Exercise instructions:
Lines of the material that include the string "Четвертак" should be returned.

----

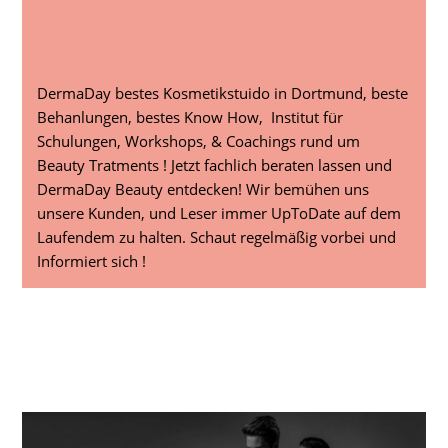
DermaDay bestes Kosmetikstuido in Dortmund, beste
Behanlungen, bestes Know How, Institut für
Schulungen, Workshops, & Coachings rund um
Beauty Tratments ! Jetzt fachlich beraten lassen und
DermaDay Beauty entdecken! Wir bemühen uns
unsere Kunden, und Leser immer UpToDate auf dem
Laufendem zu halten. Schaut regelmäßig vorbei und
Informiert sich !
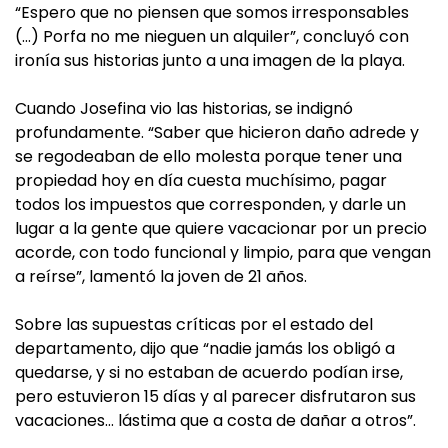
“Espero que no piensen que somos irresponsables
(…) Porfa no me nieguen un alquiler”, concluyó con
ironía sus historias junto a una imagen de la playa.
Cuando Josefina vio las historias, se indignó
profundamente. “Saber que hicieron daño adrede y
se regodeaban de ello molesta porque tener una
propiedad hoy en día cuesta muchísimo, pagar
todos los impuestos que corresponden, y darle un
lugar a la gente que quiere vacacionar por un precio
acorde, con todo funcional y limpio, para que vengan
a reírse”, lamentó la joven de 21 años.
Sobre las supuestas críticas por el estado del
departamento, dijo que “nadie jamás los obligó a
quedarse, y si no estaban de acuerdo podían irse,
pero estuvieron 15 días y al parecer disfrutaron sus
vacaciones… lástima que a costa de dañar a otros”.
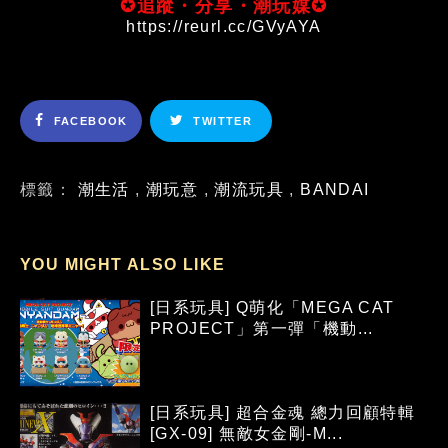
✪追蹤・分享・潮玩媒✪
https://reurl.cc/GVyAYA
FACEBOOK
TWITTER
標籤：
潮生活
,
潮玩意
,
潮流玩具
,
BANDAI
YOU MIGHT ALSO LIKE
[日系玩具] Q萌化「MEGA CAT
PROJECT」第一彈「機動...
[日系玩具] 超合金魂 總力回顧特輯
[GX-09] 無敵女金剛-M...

----

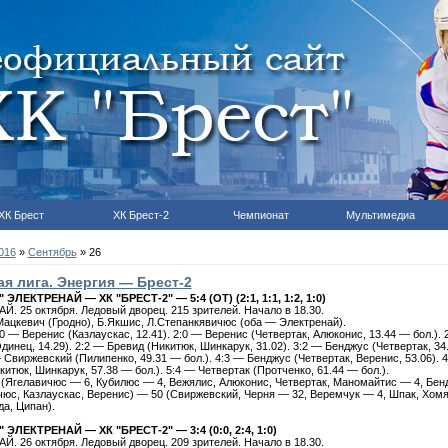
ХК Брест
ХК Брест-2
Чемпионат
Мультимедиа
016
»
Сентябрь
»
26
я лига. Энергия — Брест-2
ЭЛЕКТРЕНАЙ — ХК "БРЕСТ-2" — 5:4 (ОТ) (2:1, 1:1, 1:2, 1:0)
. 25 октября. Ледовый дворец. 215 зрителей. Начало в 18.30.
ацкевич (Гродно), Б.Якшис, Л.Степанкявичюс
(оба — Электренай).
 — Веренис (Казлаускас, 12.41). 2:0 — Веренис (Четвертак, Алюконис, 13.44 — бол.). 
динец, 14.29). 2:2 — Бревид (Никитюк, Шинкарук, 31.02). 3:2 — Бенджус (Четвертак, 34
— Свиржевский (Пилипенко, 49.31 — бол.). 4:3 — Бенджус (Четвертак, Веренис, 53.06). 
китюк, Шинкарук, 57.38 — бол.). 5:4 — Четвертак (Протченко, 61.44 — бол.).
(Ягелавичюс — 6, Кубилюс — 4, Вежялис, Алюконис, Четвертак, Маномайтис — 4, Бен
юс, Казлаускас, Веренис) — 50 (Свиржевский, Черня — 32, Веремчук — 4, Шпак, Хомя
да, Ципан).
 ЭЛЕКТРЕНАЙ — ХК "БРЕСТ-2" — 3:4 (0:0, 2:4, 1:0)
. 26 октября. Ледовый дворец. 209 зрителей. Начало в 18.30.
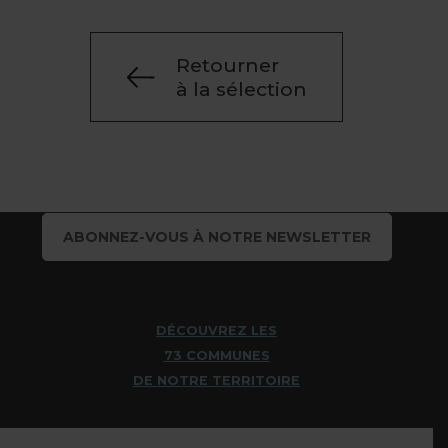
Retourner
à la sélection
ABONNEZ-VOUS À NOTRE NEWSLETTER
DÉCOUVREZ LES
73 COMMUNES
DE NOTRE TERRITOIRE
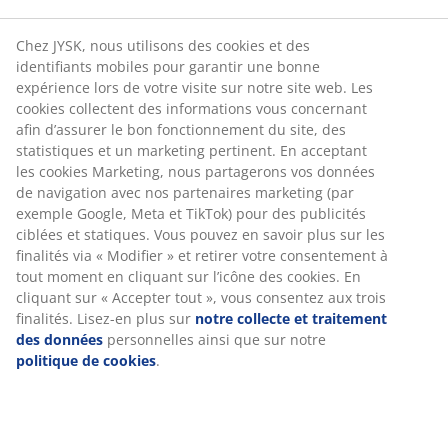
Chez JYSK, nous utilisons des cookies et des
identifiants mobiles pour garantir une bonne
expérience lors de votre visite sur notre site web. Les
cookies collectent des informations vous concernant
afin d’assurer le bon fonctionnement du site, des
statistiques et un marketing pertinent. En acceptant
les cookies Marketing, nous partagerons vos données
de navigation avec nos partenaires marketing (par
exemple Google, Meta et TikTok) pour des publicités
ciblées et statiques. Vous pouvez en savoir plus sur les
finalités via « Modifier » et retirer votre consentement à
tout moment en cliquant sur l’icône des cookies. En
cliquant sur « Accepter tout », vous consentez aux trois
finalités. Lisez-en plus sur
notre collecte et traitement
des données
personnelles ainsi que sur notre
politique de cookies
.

----

Output below:
 — Веренис (Казлаускас, 12.41). 2:0 — Веренис (Четвертак, Алюконис, 13.44 — бол.). 
динец, 14.29). 2:2 — Бревид (Никитюк, Шинкарук, 31.02). 3:2 — Бенджус (Четвертак, 34
— Свиржевский (Пилипенко, 49.31 — бол.). 4:3 — Бенджус (Четвертак, Веренис, 53.06). 
китюк, Шинкарук, 57.38 — бол.). 5:4 — Четвертак (Протченко, 61.44 — бол.).
(Ягелавичюс — 6, Кубилюс — 4, Вежялис, Алюконис, Четвертак, Маномайтис — 4, Бен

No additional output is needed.